How one company hopes prehistoric oyster shells will restore the Gulf Coast

PERKINSTON, Miss. - You don't normally find oysters growing 40 miles inland, but at one former fish hatchery in Perkinston, Mississippi, there are millions of them!

When you walk into Spat-Tech, you might feel as if you've entered Willy Wonka's factory, except this is a place that produces oysters, not chocolate.

To nourish all those filter-feeders, thirty trillion (yes, trillion!) cells of algae are grown each day.

Spat-Tech Owner, Walter Boasso, gave our Travel Girl, Stephanie Oswald, a tour which started in a room full of giant glass tubes filled with algae.

Walter explained how the oysters are like children: "When they are first born you have to feed them small algae, and then as they grow they have bigger algae they get to eat."

Spat-Tech scientists protect the oysters each step of the way, from the hatchery spawning table, to various holding tanks, to the off-shore nursery, and eventually many of them go back to the reef where their parents were taken from.

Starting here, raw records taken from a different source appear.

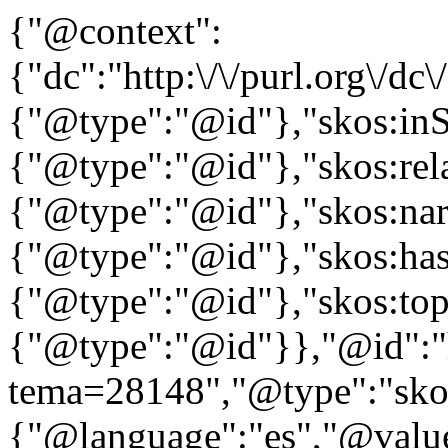
{"@context":
{"dc":"http:\/\/purl.org\/dc
{"@type":"@id"},"skos:in
{"@type":"@id"},"skos:rela
{"@type":"@id"},"skos:nar
{"@type":"@id"},"skos:ha
{"@type":"@id"},"skos:to
{"@type":"@id"}},"@id":"htt
tema=28148","@type":"skos
{"@language":"es","@value=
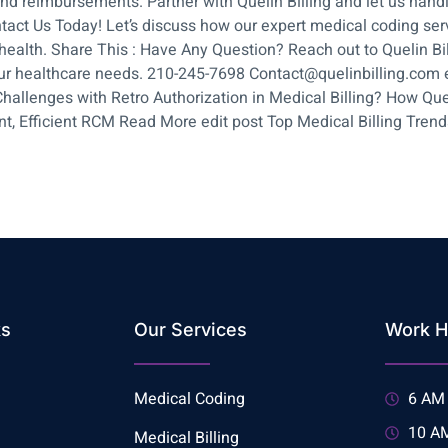
and reimbursements. Partner with Quelin Billing and let us hand
ntact Us Today! Let’s discuss how our expert medical coding se
ealth. Share This : Have Any Question? Reach out to Quelin Billi
ur healthcare needs. 210-245-7698 Contact@quelinbilling.com ed
hallenges with Retro Authorization in Medical Billing? How Que
, Efficient RCM Read More edit post Top Medical Billing Trends: 
ks
Our Services
Work H
Medical Coding
6 AM 
10 AM
Medical Billing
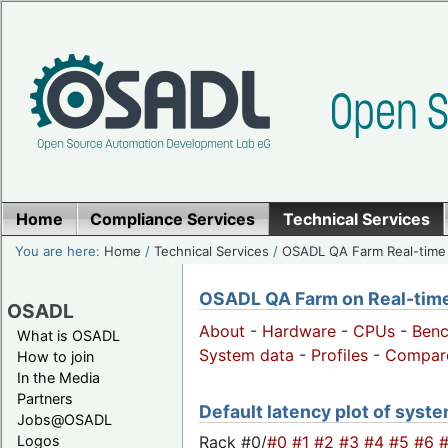
Home
Compliance Services
Technical Services
You are here:
Home
/
Technical Services
/
OSADL QA Farm Real-time
OSADL QA Farm on Real-time 
OSADL
About
-
Hardware
-
CPUs
-
Ben
What is OSADL
System data
-
Profiles
-
Compar
How to join
In the Media
Partners
Default latency plot of system
Jobs@OSADL
Rack #0/
#0
#1
#2
#3
#4
#5
#6
Logos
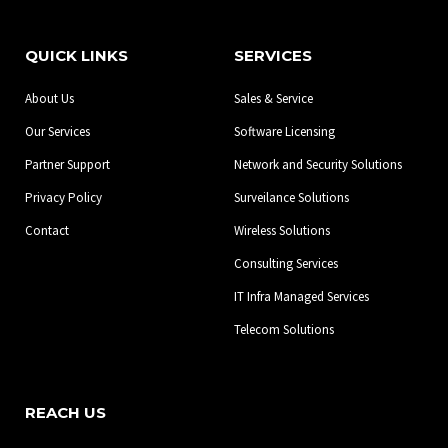
c
s
n
e
t
k
b
a
e
QUICK LINKS
SERVICES
o
g
d
o
r
i
About Us
Sales & Service
k
a
n
-
m
Our Services
Software Licensing
f
Partner Support
Network and Security Solutions
Privacy Policy
Surveilance Solutions
Contact
Wireless Solutions
Consulting Services
IT Infra Managed Services
Telecom Solutions
REACH US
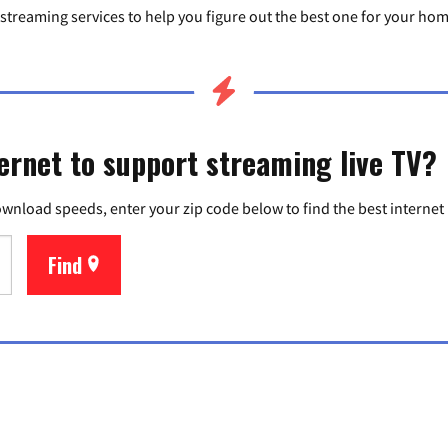
wo streaming services to help you figure out the best one for your ho
ernet to support streaming live TV?
ownload speeds, enter your zip code below to find the best internet
Find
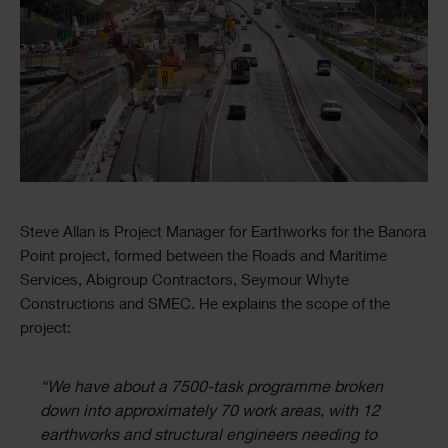
Text
Steve Allan is Project Manager for Earthworks for the Banora
Point project, formed between the Roads and Maritime
Services, Abigroup Contractors, Seymour Whyte
Constructions and SMEC. He explains the scope of the
project:
“We have about a 7500-task programme broken
down into approximately 70 work areas, with 12
earthworks and structural engineers needing to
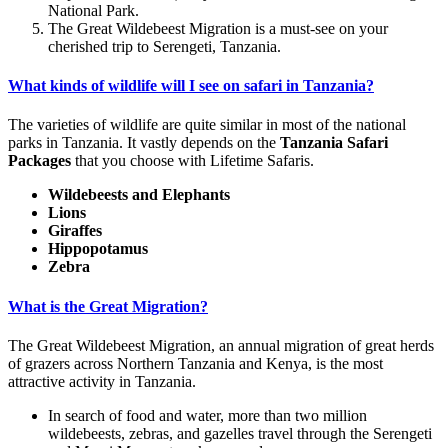
National Park.
The Great Wildebeest Migration is a must-see on your
cherished trip to Serengeti, Tanzania.
What kinds of wildlife will I see on safari in Tanzania?
The varieties of wildlife are quite similar in most of the national
parks in Tanzania. It vastly depends on the
Tanzania Safari
Packages
that you choose with Lifetime Safaris.
Wildebeests and Elephants
Lions
Giraffes
Hippopotamus
Zebra
What is the Great Migration?
The Great Wildebeest Migration, an annual migration of great herds
of grazers across Northern Tanzania and Kenya, is the most
attractive activity in Tanzania.
In search of food and water, more than two million
wildebeests, zebras, and gazelles travel through the Serengeti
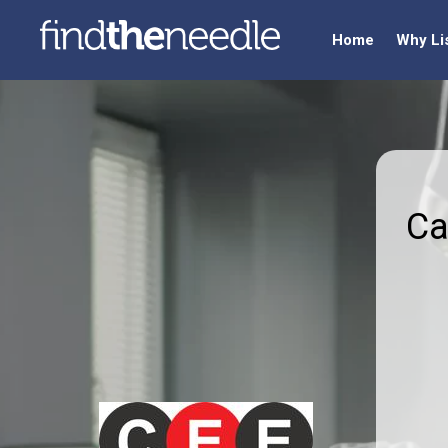
Home
Why Li
Ca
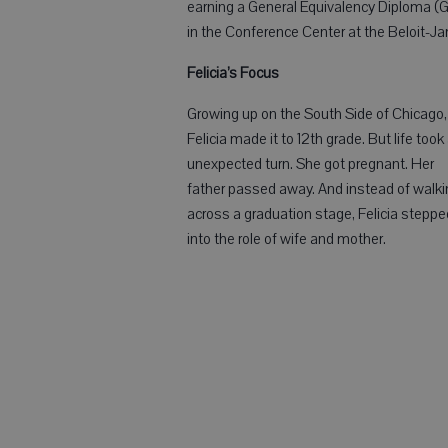
earning a General Equivalency Diploma (
in the Conference Center at the Beloit-J
Felicia’s Focus
Growing up on the South Side of Chicago,
Felicia made it to 12th grade. But life took
unexpected turn. She got pregnant. Her
father passed away. And instead of walki
across a graduation stage, Felicia steppe
into the role of wife and mother.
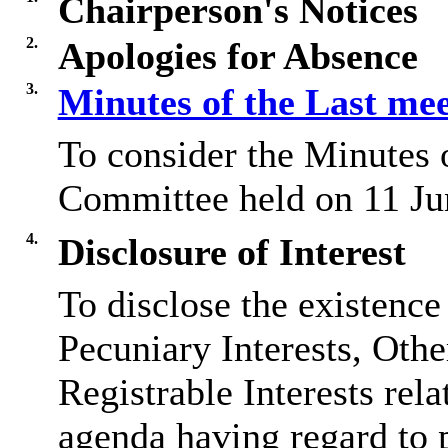
Chairperson's Notices
2.
Apologies for Absence
3.
Minutes of the Last me
To consider the Minutes 
Committee held on 11 Ju
4.
Disclosure of Interest
To disclose the existence
Pecuniary Interests, Othe
Registrable Interests rela
agenda having regard to 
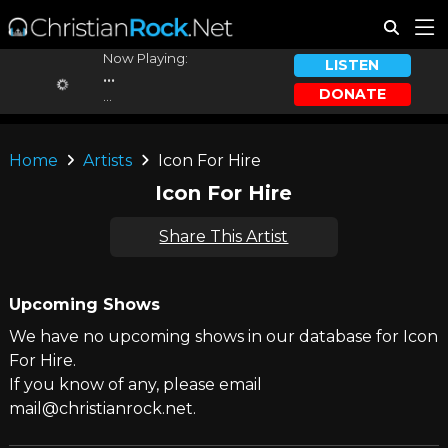
Now Playing:
LISTEN
...
DONATE
...
Home
Artists
Icon For Hire
Icon For Hire
Share This Artist
Upcoming Shows
We have no upcoming shows in our database for Icon
For Hire.
If you know of any, please email
mail@christianrock.net.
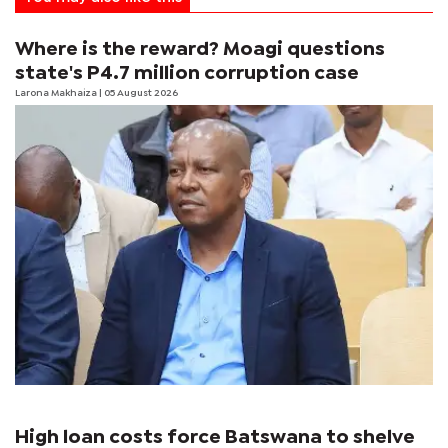
Where is the reward? Moagi questions
state's P4.7 million corruption case
Larona Makhaiza
| 05 August 2026
High loan costs force Batswana to shelve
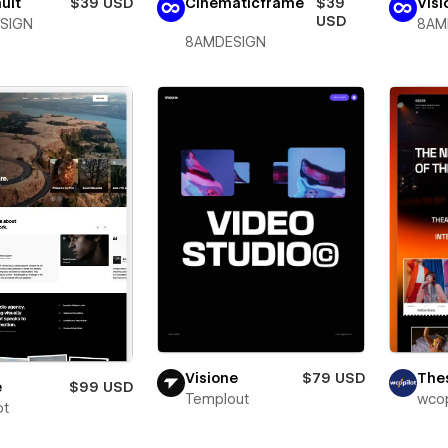
ult
$39 USD
Cinematicframe
$39
Vis
USD
SIGN
8AM
8AMDESIGN
Visione
$79 USD
The
e
$99 USD
Templout
wcop
ot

Stephen LeBlanc manages the hatchery, where he says "they bring everything to life."

"We're basically accelerating Mother Nature," explains LeBlanc.

"When all the oysters on a particular reef spawn, they lay in the water column for a very long time with a very, very high mortality rate. And what we do here is we control that mortality rate."

The key to modern day success for the Spat-Tech team is something prehistoric: fossilized oyster shells from a prehistoric reef discovered in Florida.

Spat-Tech President Chris Cannon is thrilled about the success rate of the 15-million-year-old shells.

"This shell has properties in it that really attract the oyster larva, and it's like a magnet to them," says Cannon.

He also explains why they are better than the traditional method of using recycled shells.

"A lot of people like to use dried oyster shell but there's just not enough of it out there in the wild. Even if you reclaimed every oyster shell at every restaurant eaten on the Gulf Coast, it's still not enough to touch what we need to do," says Cannon.

Boasso, who grew up in the region, believes the prehistoric shells are a giant step toward coastal restoration.

"This is what's gonna save our coast, and yes,  it's going to save the oyster industry -- but it's also going to rebuild the eco-system," he says, adding that "now" is the time to act, before it's too late.